The numbers behind the confidence
Yet, the UDF and Varier's confidence is backed by numbers, which suggest movement beneath the surface.

Of the nine local bodies that make up Trikaripur assembly constituency, six are with the LDF and three with the UDF after the December 2025 elections. But taken together, the UDF held a slender lead of around 3,000 votes across these nine local bodies. This is significant particularly because it comes in Trikaripur and in local body elections.

In the 2024 Lok Sabha election, Congress candidate Rajmohan Unnithan had a lead of about 10,000 votes in the assembly segment, which was also a first. “These numbers show there is a strong UDF base here,” said Muslim League leader Abdul Kareem M T B, arguing that the constituency’s reputation as an impregnable fortress masks shifts at the grassroots.

Assembly elections, however, have followed a different script. The CPM has consistently crossed the 50% mark. In 2016, M Rajagopalan won with 50.93% votes and a margin of 16,959. In 2021, he pushed his vote share to 53.71% and expanded the margin to 26,137.

Kareem said the UDF's 2021 candidate was from the Kerala Congress (PJ Joseph) faction. He contested on the tractor symbol. "Here UDF voters are familiar with the Hand and the Ladder symbol. That's why we wanted either the IUML or the Congress to take over the constituency," he said.

Kareem said the coastal belt of Trikaripur, Padne, Valiyaparamba, and the hill panchayats of East and West Eleri lean towards the UDF, while the LDF remains entrenched in Nileshwar municipality and panchayats such as Cheruvathur, Pilicode and Kayyur-Cheemeni.

However, in the 2025 December election, Padne fell into the LDF's kitty because of the fighting between the Congress and the Muslim League, said Kareem. Padne is the home panchayat of DCC president Faisal.

The allies appear to have patched up. But there lies a harder problem. “The CPM does not even allow UDF booth agents to sit in polling stations in their strongholds. We will have to find a way around that,” Kareem said, adding that the UDF would sit down with Varier to work out a strategy Thursday night.

In the 2021 Assembly election, the UDF candidate M P Joseph, a former UN diplomat, saw his booth agents being thrashed in front of his eyes. When he went to their rescue, a mob of around 300 CPM workers surrounded his car, raising bone-chilling slogans. One of them threw a 15-kg laterite brick on the car's windshield. He barely survived that day.

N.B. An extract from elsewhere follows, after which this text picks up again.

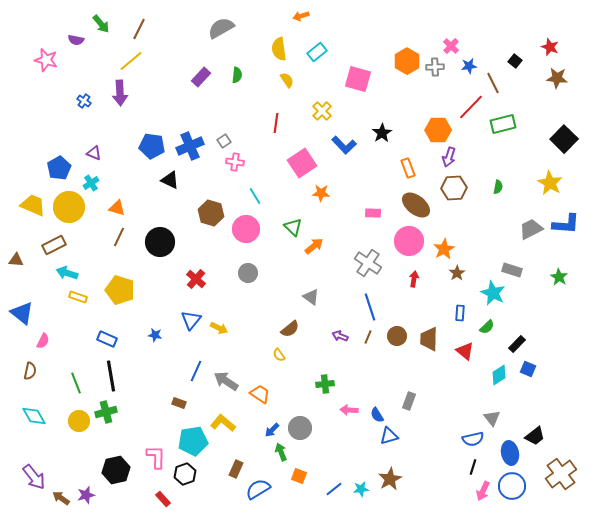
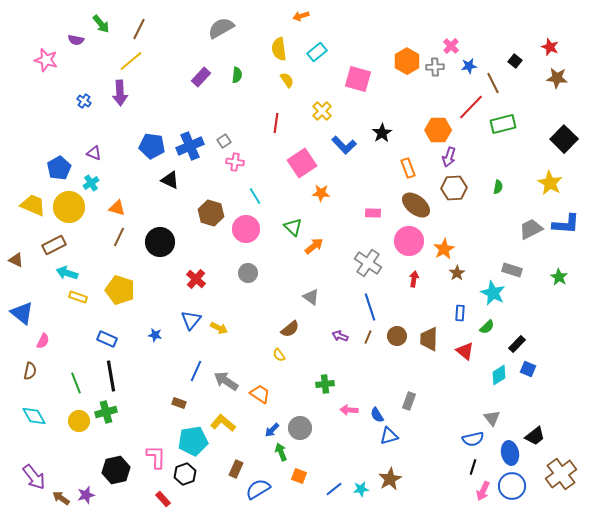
brown triangle at (16, 260): rotated 21 degrees clockwise
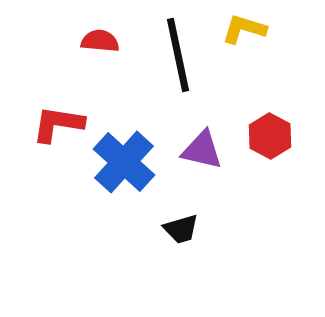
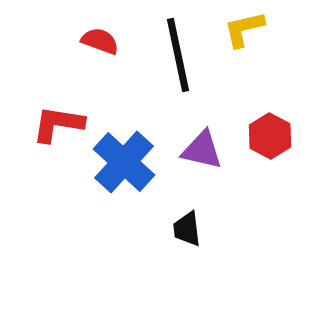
yellow L-shape: rotated 30 degrees counterclockwise
red semicircle: rotated 15 degrees clockwise
black trapezoid: moved 6 px right; rotated 99 degrees clockwise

Trikaripur’s history underlines the scale of that challenge. The constituency has been represented by stalwarts such as E M S Namboodiripad and E K Nayanar. Since 1967, it has remained with the CPM without interruption; the Congress has won here only once, in 1960.

For the UDF, this may be its best opening in decades, a mix of favourable trends and a candidate built for confrontation.

For the CPM, the belief is just as firm: Trikaripur is the land of peasant revolts such as Kayyur, where the Left’s roots run deep, and voting for the hammer, sickle and star is muscle memory.

Between those two certainties lies a contest that now looks far less predictable than it first appeared.